The map function is given an input file name and spits out key-value pairs.
The reduce function is given key-value pairs, where the value is a list of all values with that same key as produced by the map function. The reduce function collects and reduces the information for this key-value and spits out another key-value, which is saved to the output file.
Each map and reduce function may be executed on a different machine in a cluster, at the same time. Hence the parallelism. (Note: the reduce stage cannot start until the map stage is completed.)
That’s it. If you can’t make your algorithm work as a separate map function and reduce function, you may not be able to use MapReduce. Not all algorithms can be split in that way. (The Hadoop YARN architecture may still be used, in most cases, to support parallel processing even for those algorithms that are not MapReduce algorithms.)
Between the map and reduce stages, the keys (output from map) get sorted and the values for each unique key get merged together, before handing off to reduce.
Image from Harvard’s CS109 course.
Here is another diagram with some more detail. Take note that “k1” and “k2” are keys and may be different types (Integer and String, or whatever). Same with “v1”, “v2”, and “v3”, which are values, with possibly different types. Also, take note that the map function can output 0 or 1 or more new key-value pairs, and the reduce function may do likewise.
MapReduce is sometimes called a “sort-merge” architecture, because of how the reduce stage works:
(1) The keys produced by the map stage are sorted before the reduce stage is started.
They look like this at first:
(k=92, v2=abc) (k=17, v2=foo) (k=10, v2=bar) (k=12, v2=wsf) (k=12, v2=fha) (k=17, v2=jhd)
After sorting, they look like this:
(k=10, v2=bar) (k=12, v2=wsf) (k=12, v2=fha) (k=17, v2=foo) (k=17, v2=jhd) (k=92, v2=abc)
(2) Next, values from duplicate keys are merged so that each unique key has a list of values.
After merging, the sorted keys look like this:
(k=10, v2=(bar)) (k=12, v2=(wsf, fha)) (k=17, v2=(foo, jhd)) (k=92, v2=(abc))
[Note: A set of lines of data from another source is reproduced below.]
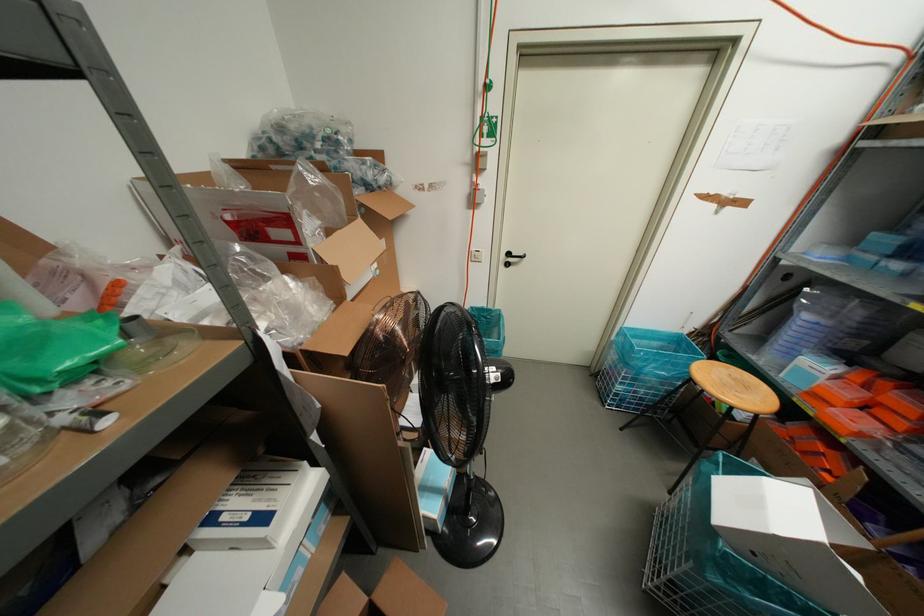 At what (x,y) coordinates should I click in order to perform the action: click on orange plastic box. Please return your answer as a coordinate pair (x, y). The height and width of the screenshot is (616, 924). Looking at the image, I should click on (842, 392). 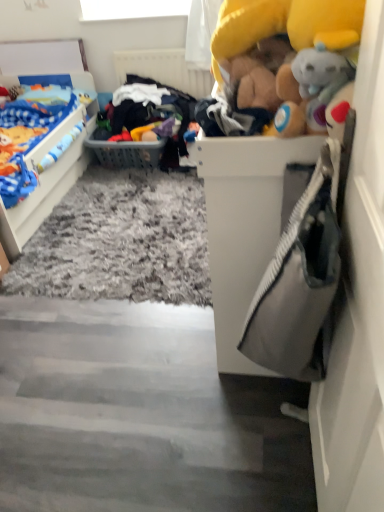 Question: From a real-world perspective, is shaggy carpet at lower center above or below white textured radiator at upper center?

Choices:
 (A) below
 (B) above

Answer: (A)

Question: Considering their positions, is shaggy carpet at lower center located in front of or behind white textured radiator at upper center?

Choices:
 (A) front
 (B) behind

Answer: (A)

Question: Which object is the closest to the white matte door at right?

Choices:
 (A) matte blue blanket at left, positioned as the 1th toy in back-to-front order
 (B) yellow plush toy at upper right, the 1th toy positioned from the right
 (C) white textured radiator at upper center
 (D) gray plastic basket at center
 (E) shaggy carpet at lower center

Answer: (B)

Question: Which object is positioned closest to the shaggy carpet at lower center?

Choices:
 (A) white textured radiator at upper center
 (B) matte blue blanket at left, which is counted as the second toy, starting from the front
 (C) gray plastic basket at center
 (D) white matte door at right
 (E) yellow plush toy at upper right, which appears as the second toy when viewed from the left

Answer: (D) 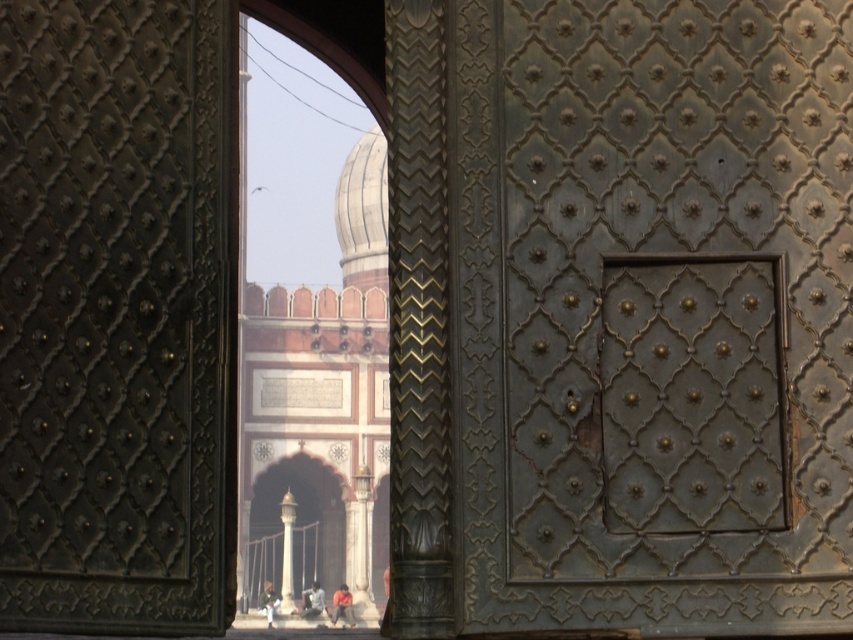 Question: Which object is the closest to the dark brown leather pants at center?

Choices:
 (A) dark gray fabric man at center
 (B) light brown leather jacket at center
 (C) white marble dome at center
 (D) dark gray metal door at center

Answer: (A)

Question: Does dark gray metal door at center come in front of white marble dome at center?

Choices:
 (A) no
 (B) yes

Answer: (B)

Question: In this image, where is dark gray fabric man at center located relative to light brown leather jacket at center?

Choices:
 (A) above
 (B) below

Answer: (B)

Question: Among these points, which one is nearest to the camera?

Choices:
 (A) (688, 433)
 (B) (260, 593)

Answer: (A)

Question: Among these points, which one is nearest to the camera?

Choices:
 (A) (260, 602)
 (B) (363, 451)
 (C) (579, 584)
 (D) (350, 609)

Answer: (C)

Question: Is the position of dark gray metal door at center more distant than that of white marble dome at center?

Choices:
 (A) no
 (B) yes

Answer: (A) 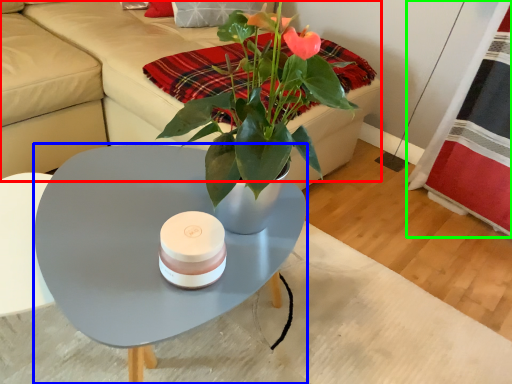 Question: Considering the real-world distances, which object is farthest from couch (highlighted by a red box)? coffee table (highlighted by a blue box) or plaid (highlighted by a green box)?

Choices:
 (A) coffee table
 (B) plaid

Answer: (B) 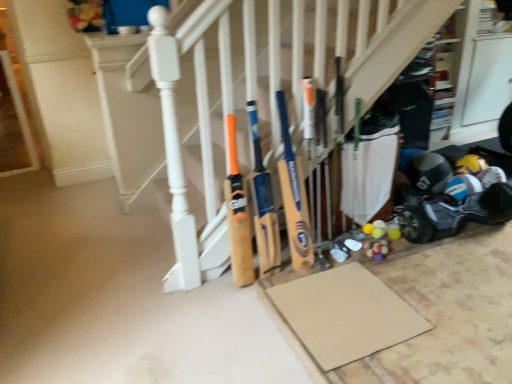 Question: Does wooden bat at center, the 1th baseball bat from the left, appear on the left side of yellow wood bat at center, which is the second baseball bat from left to right?

Choices:
 (A) yes
 (B) no

Answer: (A)

Question: Is wooden bat at center, the 1th baseball bat from the left, taller than yellow wood bat at center, which is the 1th baseball bat from right to left?

Choices:
 (A) yes
 (B) no

Answer: (B)

Question: Is wooden bat at center, the 1th baseball bat from the left, thinner than yellow wood bat at center, which is the 1th baseball bat from right to left?

Choices:
 (A) yes
 (B) no

Answer: (A)

Question: Is wooden bat at center, the second baseball bat positioned from the right, next to yellow wood bat at center, which is the second baseball bat from left to right, and touching it?

Choices:
 (A) yes
 (B) no

Answer: (B)

Question: From a real-world perspective, is wooden bat at center, the second baseball bat positioned from the right, physically below yellow wood bat at center, which is the second baseball bat from left to right?

Choices:
 (A) yes
 (B) no

Answer: (A)

Question: From the image's perspective, is wooden bat at center, the second baseball bat positioned from the right, over yellow wood bat at center, which is the second baseball bat from left to right?

Choices:
 (A) yes
 (B) no

Answer: (B)

Question: Is matte black helmet at lower right shorter than wooden bat at center, the 1th baseball bat from the left?

Choices:
 (A) no
 (B) yes

Answer: (B)

Question: From a real-world perspective, is matte black helmet at lower right physically above wooden bat at center, the 1th baseball bat from the left?

Choices:
 (A) no
 (B) yes

Answer: (A)

Question: Is matte black helmet at lower right wider than wooden bat at center, the second baseball bat positioned from the right?

Choices:
 (A) yes
 (B) no

Answer: (A)

Question: Is matte black helmet at lower right closer to the viewer compared to wooden bat at center, the second baseball bat positioned from the right?

Choices:
 (A) no
 (B) yes

Answer: (A)

Question: Is matte black helmet at lower right looking in the opposite direction of wooden bat at center, the 1th baseball bat from the left?

Choices:
 (A) no
 (B) yes

Answer: (A)

Question: Is matte black helmet at lower right completely or partially outside of wooden bat at center, the 1th baseball bat from the left?

Choices:
 (A) no
 (B) yes

Answer: (B)

Question: Is yellow wood bat at center, which is the 1th baseball bat from right to left, thinner than blue plastic baby carriage at lower right?

Choices:
 (A) yes
 (B) no

Answer: (A) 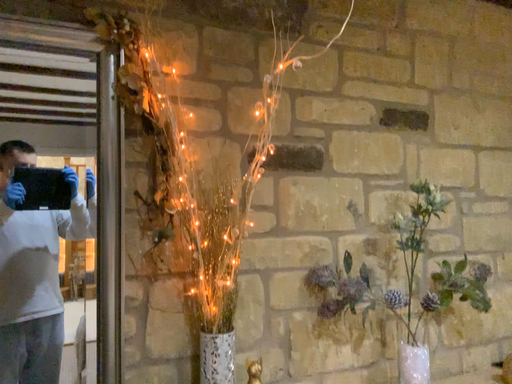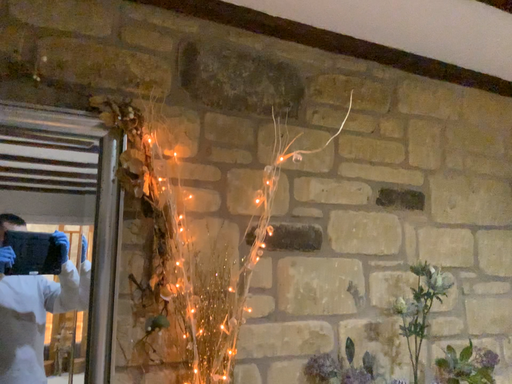 Question: How did the camera likely rotate when shooting the video?

Choices:
 (A) rotated downward
 (B) rotated upward

Answer: (B) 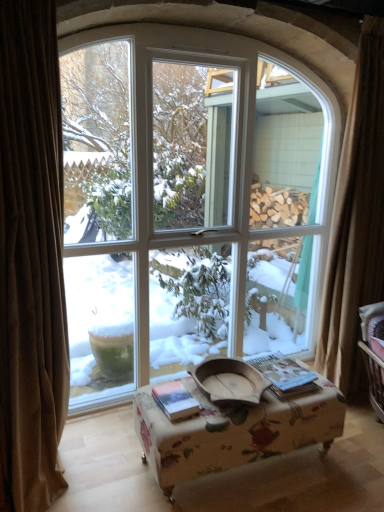 Identify the location of unoccupied region to the right of hardcover book at center, marked as the 1th book in a left-to-right arrangement. The image size is (384, 512). (214, 413). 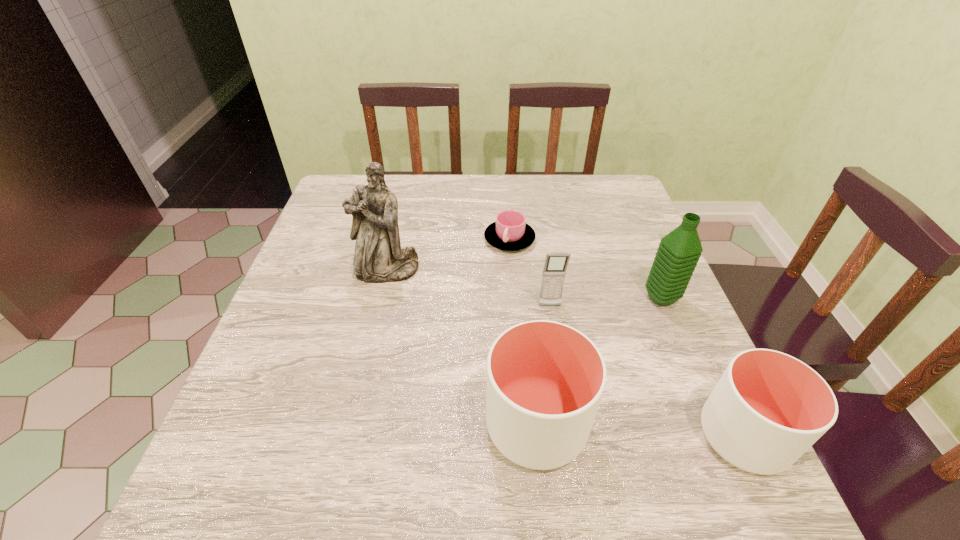 Find the location of `vacant region at the left edge of the desktop`. vacant region at the left edge of the desktop is located at coordinates (296, 393).

Identify the location of vacant area at the right edge. This screenshot has width=960, height=540. (634, 294).

The width and height of the screenshot is (960, 540). I want to click on vacant region at the far right corner of the desktop, so click(584, 186).

The image size is (960, 540). Find the location of `free space that is in between the cellular telephone and the water bottle`. free space that is in between the cellular telephone and the water bottle is located at coordinates (606, 302).

The height and width of the screenshot is (540, 960). What are the coordinates of `free spot between the shortest object and the cellular telephone` in the screenshot? It's located at (530, 273).

Where is `free space between the water bottle and the cellular telephone`? Image resolution: width=960 pixels, height=540 pixels. free space between the water bottle and the cellular telephone is located at coordinates (606, 302).

Find the location of a particular element. free space between the figurine and the cellular telephone is located at coordinates click(468, 288).

You are a GUI agent. You are given a task and a screenshot of the screen. Output one action in this format:
    pyautogui.click(x=<x>, y=<y>)
    Task: Click on the free area in between the rightmost cup and the cellular telephone
    The image size is (960, 540).
    Given the screenshot: What is the action you would take?
    pyautogui.click(x=647, y=371)

Identify which object is the fifth nearest to the tallest object. Please provide its 2D coordinates. Your answer should be formatted as a tuple, i.e. [(x, y)], where the tuple contains the x and y coordinates of a point satisfying the conditions above.

[(768, 408)]

Identify which object is the closest to the second shortest cup. Please provide its 2D coordinates. Your answer should be formatted as a tuple, i.e. [(x, y)], where the tuple contains the x and y coordinates of a point satisfying the conditions above.

[(545, 380)] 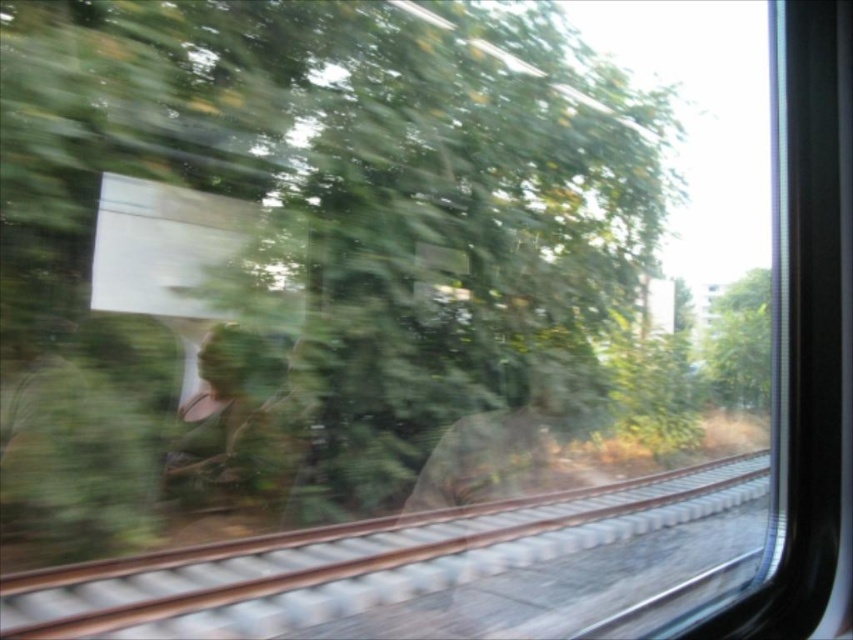 Can you confirm if brown metal track at lower center is wider than green leafy tree at right?

Indeed, brown metal track at lower center has a greater width compared to green leafy tree at right.

Is point (351, 573) closer to camera compared to point (749, 342)?

Yes, point (351, 573) is in front of point (749, 342).

Identify the location of brown metal track at lower center. The image size is (853, 640). (355, 561). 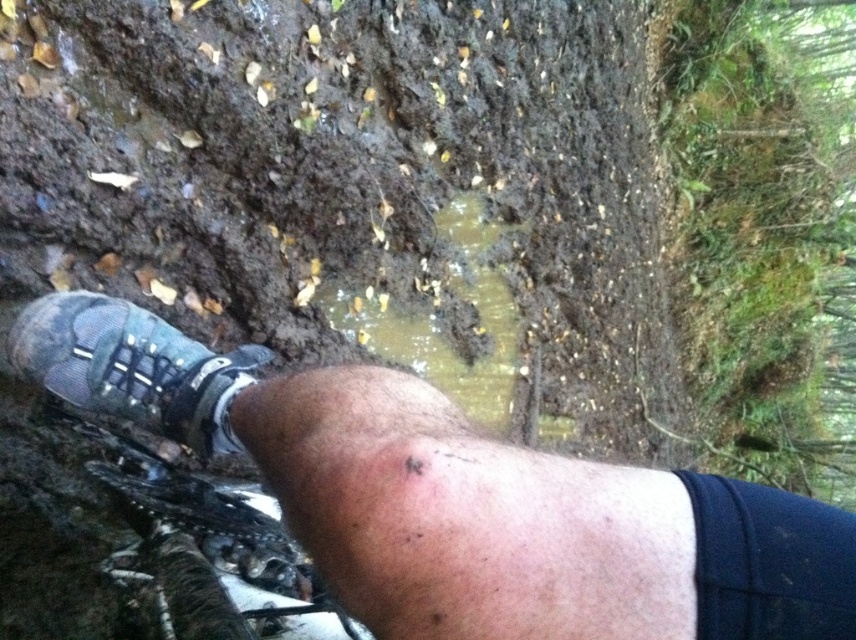 You are wearing two shoes, a textured gray shoe at lower left and a matte mesh shoe at lower left. Which one has a higher top?

The textured gray shoe at lower left is taller than the matte mesh shoe at lower left, so the textured gray shoe at lower left has a higher top.

You are hiking and see your two shoes on the muddy trail. Which shoe is positioned to the right when looking at the textured gray shoe at lower left and matte mesh shoe at lower left?

The textured gray shoe at lower left is positioned to the right of the matte mesh shoe at lower left. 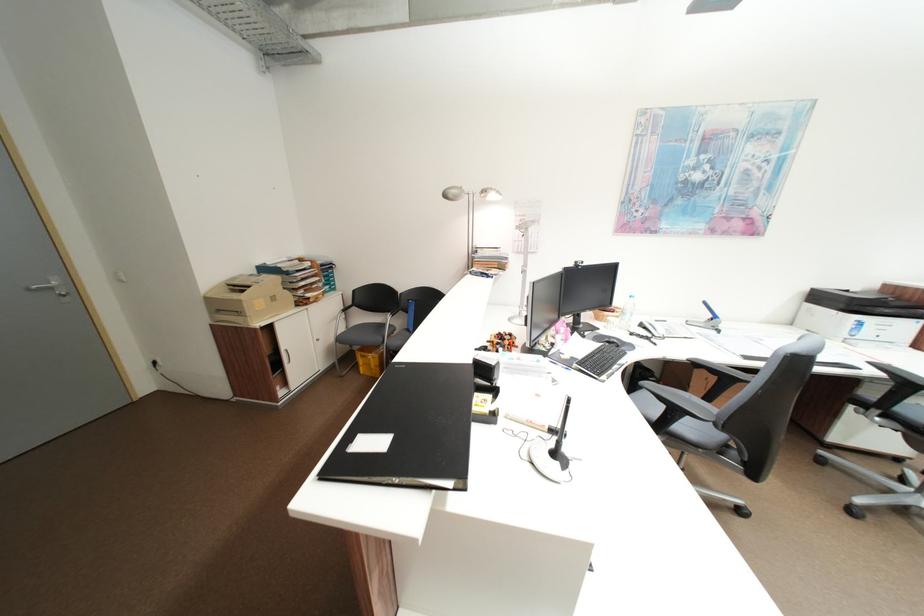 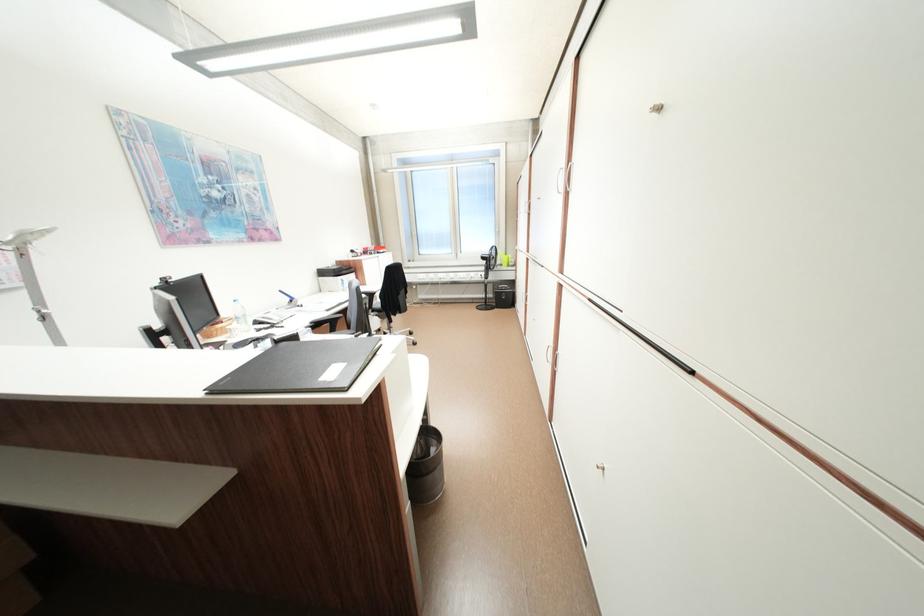 In the second image, find the point that corresponds to [665,323] in the first image.

(275, 317) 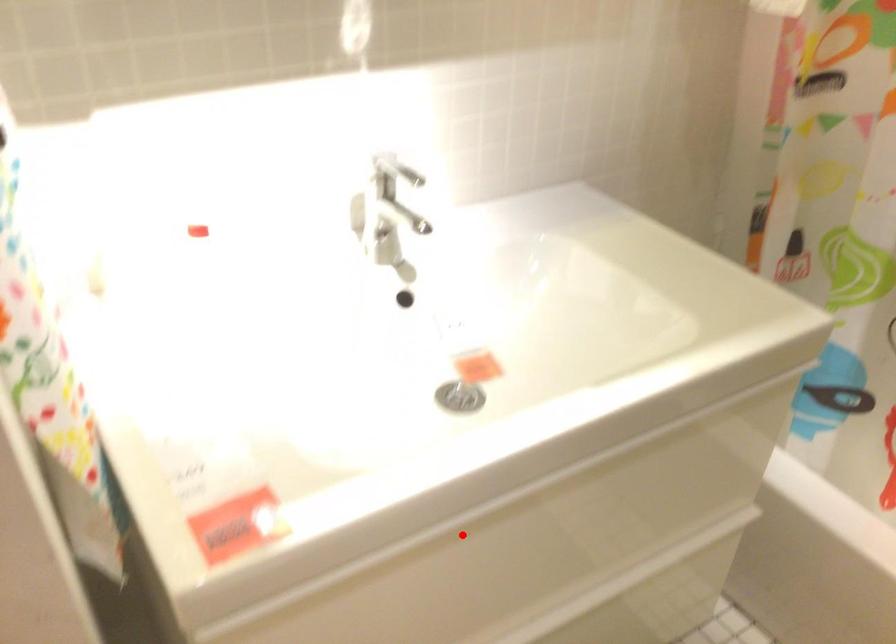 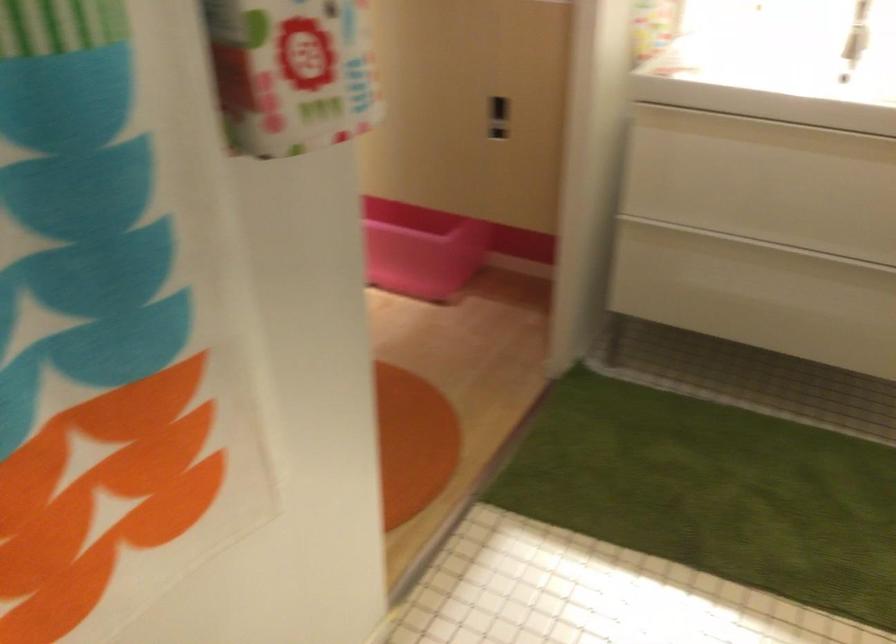 Question: I am providing you with two images of the same scene from different viewpoints. In image1, a red point is highlighted. Considering the same 3D point in image2, which of the following is correct?

Choices:
 (A) It is closer
 (B) It is farther

Answer: (B) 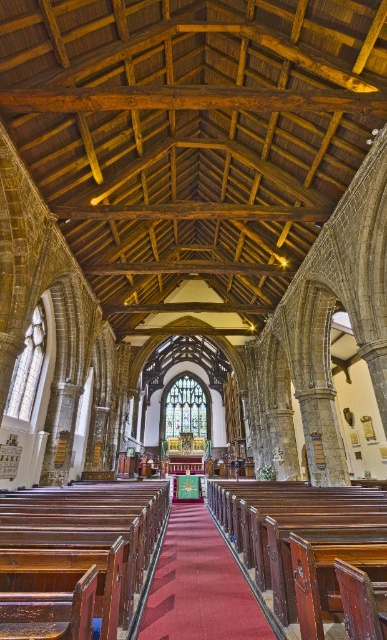 You are standing at the entrance of the church and see the point marked as point (85, 544). What object is located at that point?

(3) One node from the cluster is then activated for each unique key in the merged result. So, it might look like this:
Box 34: run "reduce" operation on key 10, vals (bar) Box 18: run "reduce" operation on key 12, vals (wsf, fha) Box 10: run "reduce" operation on key 17, vals (foo, jhd) Box 98: run "reduce" operation on key 92, vals (abc)
Properties of the reduce stage
The following is quoted from Hadoop for Dummies.
To speed up the overall MapReduce process, data is immediately moved to the reducer tasks’ nodes, to avoid a flood of network activity when the final mapper task finishes its work. This transfer happens while the mapper task is running, as the outputs for each record are stored in the memory of a waiting reducer task.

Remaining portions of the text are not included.